Burn Notice had one of these. Michael & the other main characters were in the episode for like a minute or two at the beginning, and the rest of the episode was some other group of characters (IIRC) in the Louisiana bayous. I figured it was supposed to be a spinoff.
ETA: NCIS: Los Angeles had an episode featuring the “Red Squad” which was obviously supposed to be one of these “Back Door pilots.” I think the Red Squad was supposed be a roving team, with no fixed geographic local.
After Dick York finally collapsed on the set of Bewitched because of his bad back, the season finished out with Darrin phoning Sam from business trips all over the country. Pity they didn’t let the series die then and there, rather than bringing in Dick Sargent.
Nope. And not the one where he gets targeted at his weekly haircut.

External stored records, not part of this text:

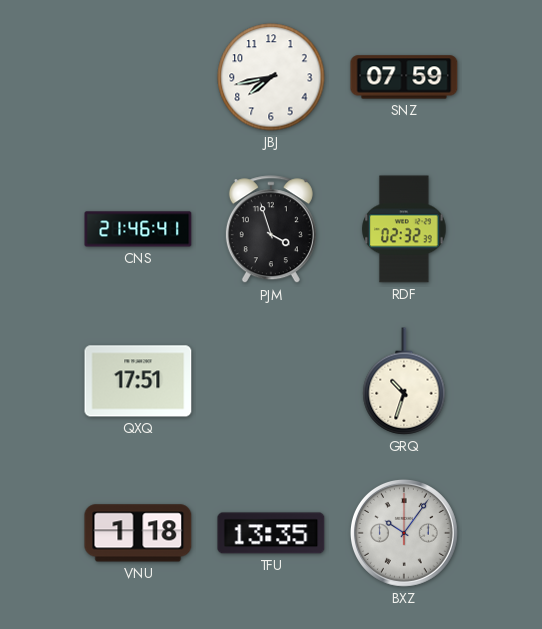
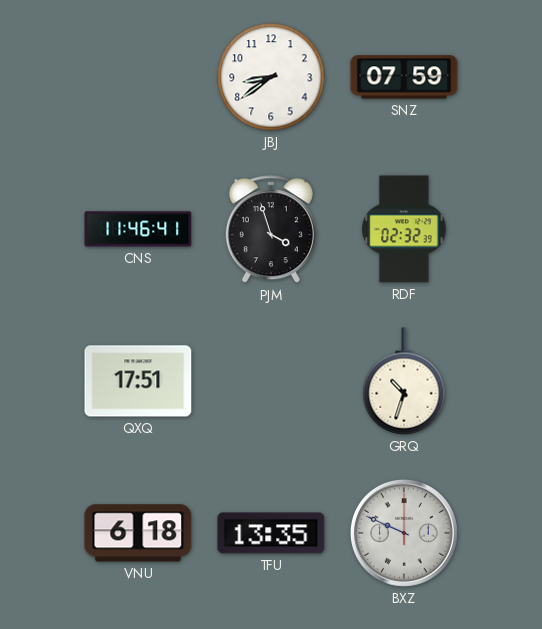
JBJ: 7:43 -> 8:39
CNS: 21:46 -> 11:46
VNU: 1:18 -> 6:18
BXZ: 10:06 -> 9:49
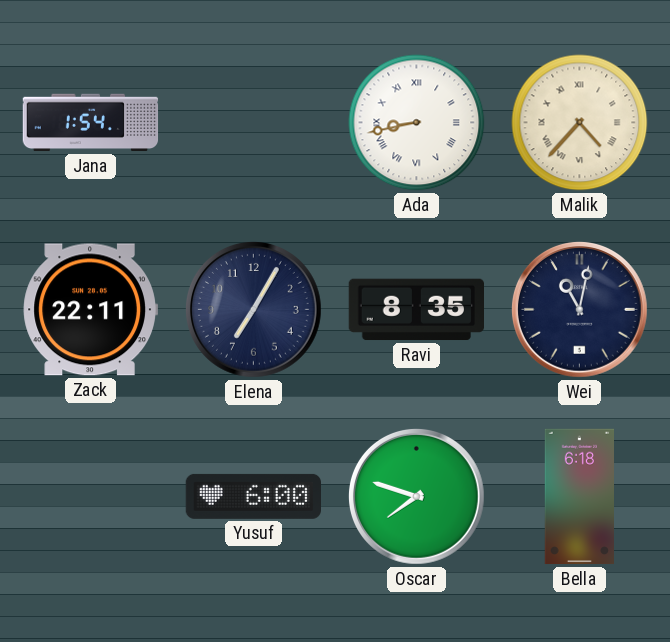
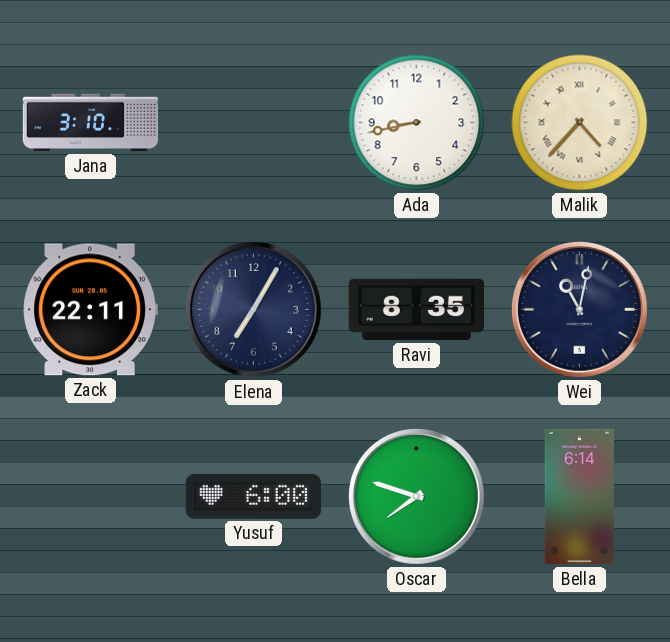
Jana: 1:54 -> 3:10
Ada numerals: Roman -> Arabic
Bella: 6:18 -> 6:14
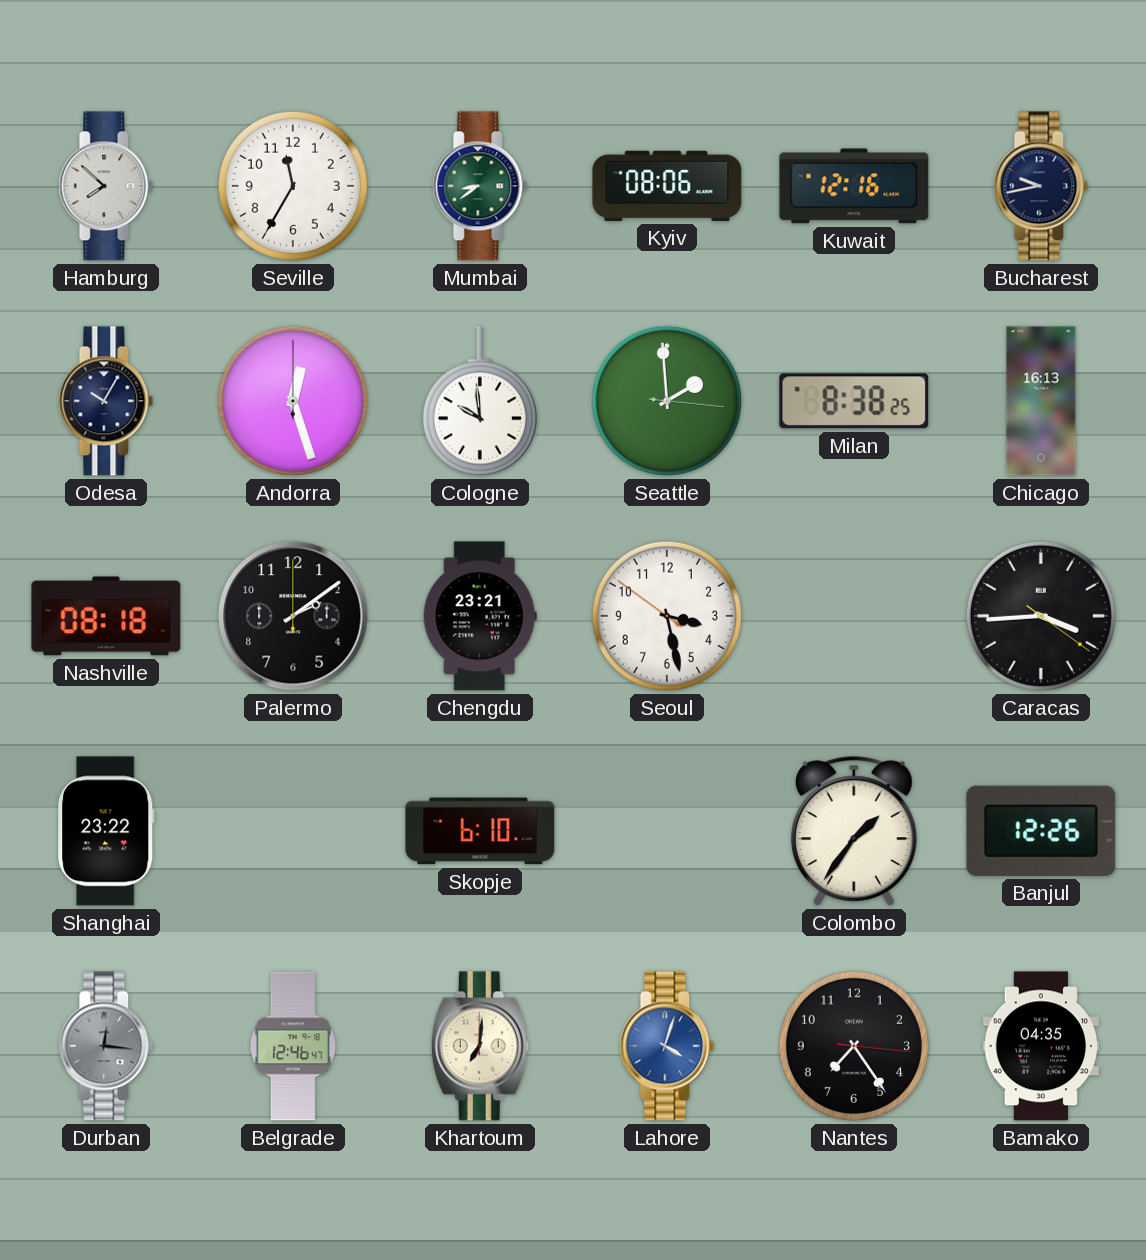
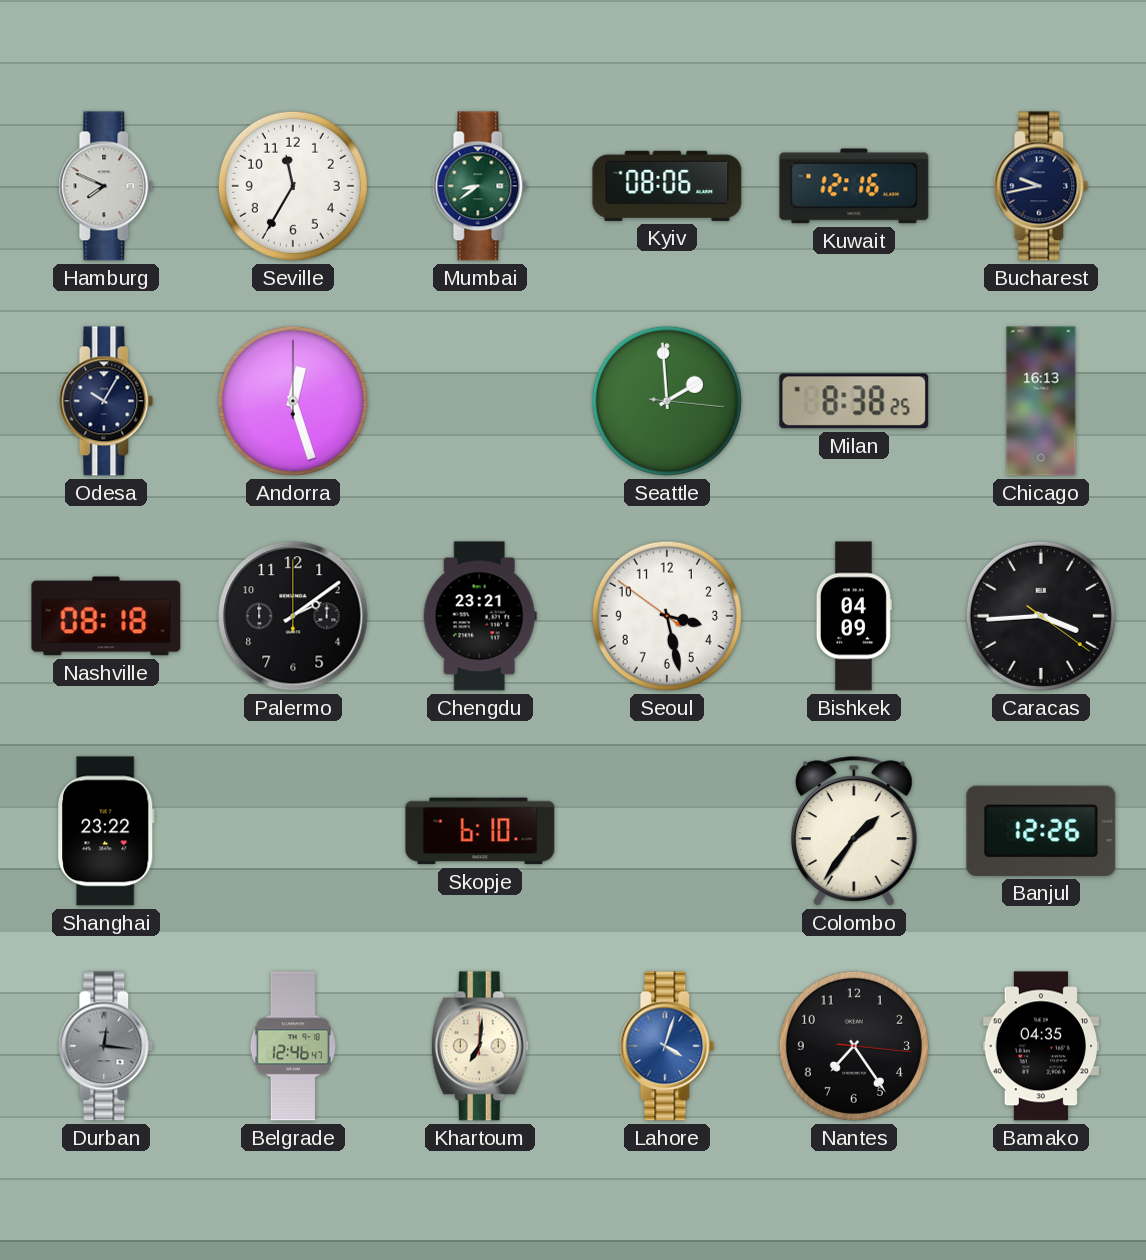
Hamburg: 7:52 -> 7:49
Cologne: 9:59 -> none
Bishkek: none -> 04:09
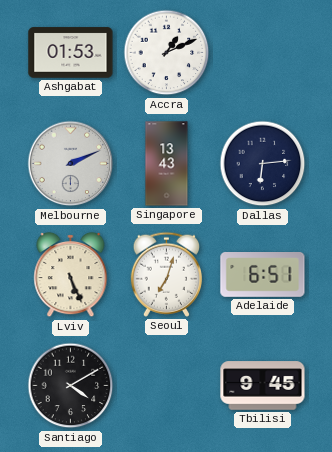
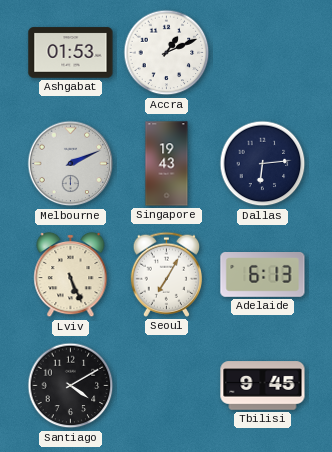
Singapore: 13:43 -> 19:43
Seoul: 7:03 -> 7:05
Adelaide: 6:51 -> 6:13
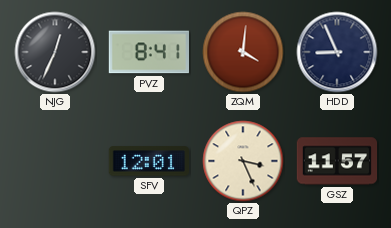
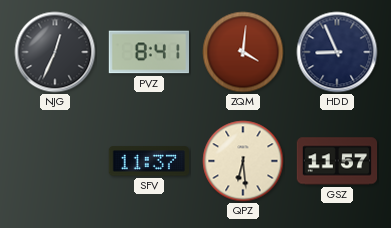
SFV: 12:01 -> 11:37
QPZ: 3:26 -> 6:29
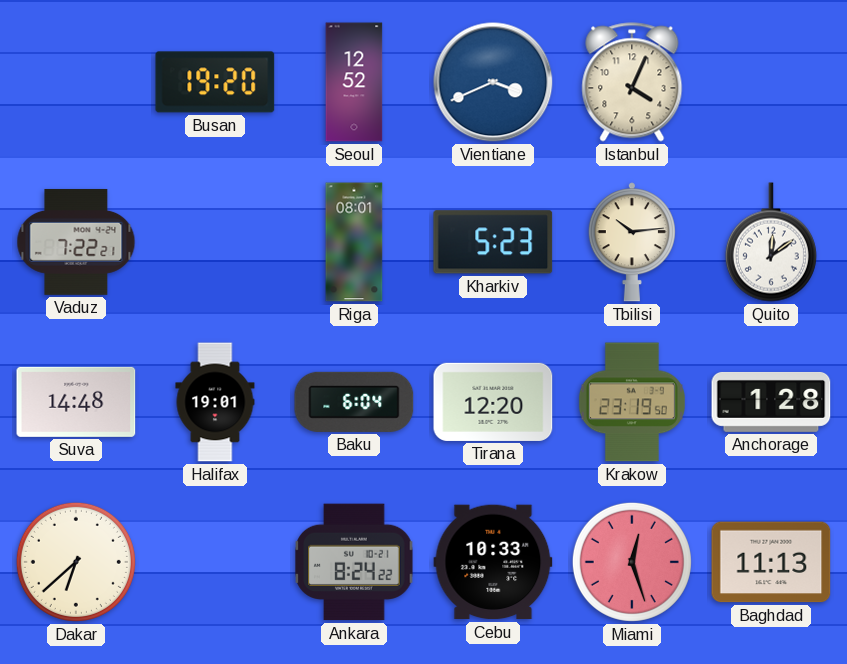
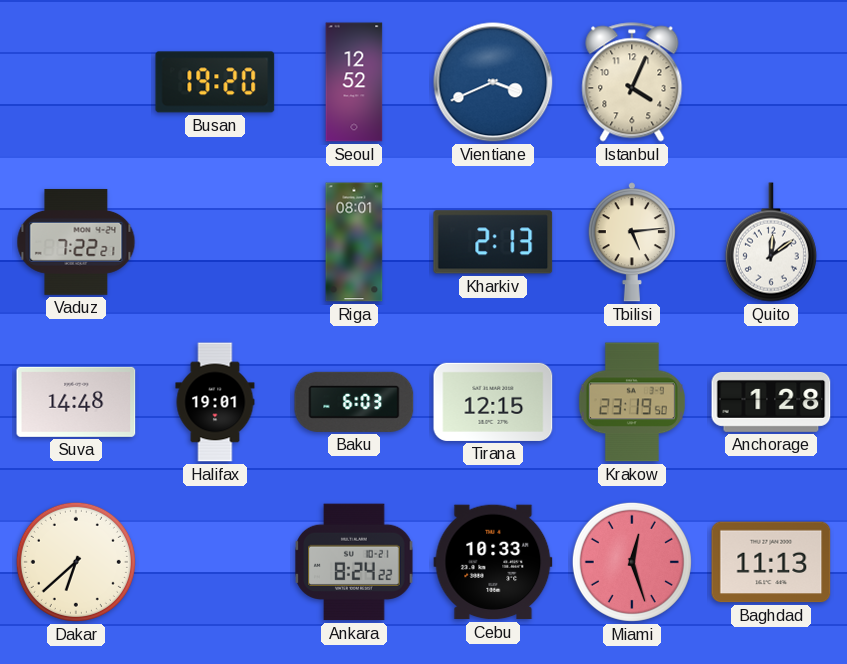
Kharkiv: 5:23 -> 2:13
Tbilisi: 10:14 -> 5:14
Baku: 6:04 -> 6:03
Tirana: 12:20 -> 12:15
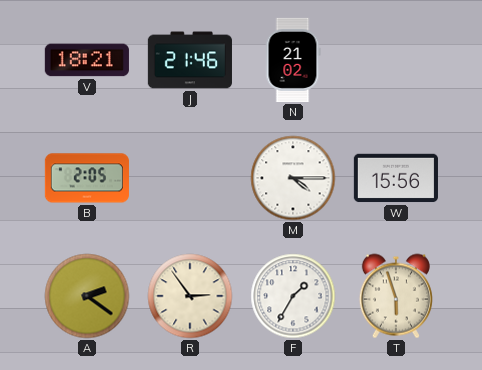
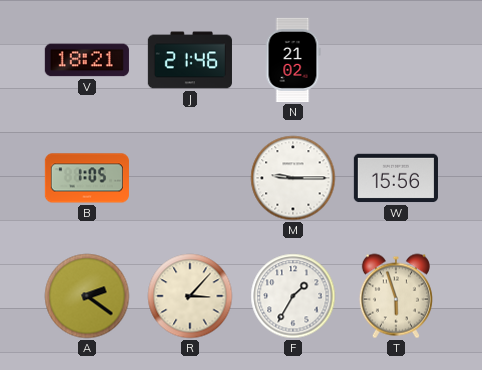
B: 2:05 -> 1:05
M: 4:15 -> 9:15
R: 2:54 -> 3:07
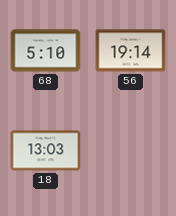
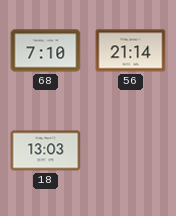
68: 5:10 -> 7:10
56: 19:14 -> 21:14
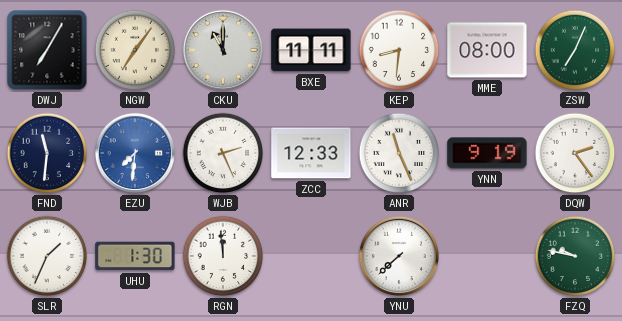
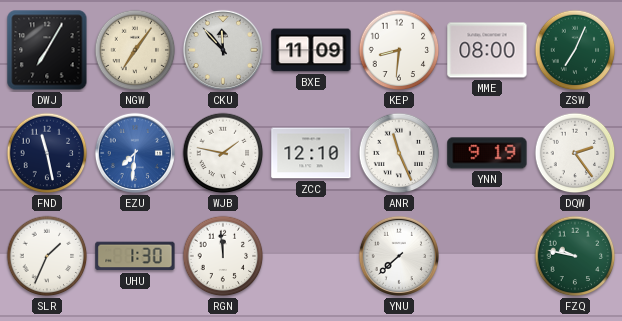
CKU: 11:00 -> 11:53
BXE: 11:11 -> 11:09
FND: 11:31 -> 11:28
WJB: 2:26 -> 1:47
ZCC: 12:33 -> 12:10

It was just a regular case where a group of real estate swindlers were being poisoned with conus textile one by one. It was a case made for a high dosage of patented McGarrett putdowns of the baddies, but instead they all came from Danno. Made Dan look way out of character.
McGarrett was there, but he didn’t have the meat of the episode. It smelled like last minute reassignment of lines because Lord wasn’t there all week or something.
Both Jock and Miss Ellie had prolonged absences on Dallas, followed by feeble attempts to replace them with new actors. (Barbara Bel Geddes eventually came back; Jim Davis had of course passed away long before.)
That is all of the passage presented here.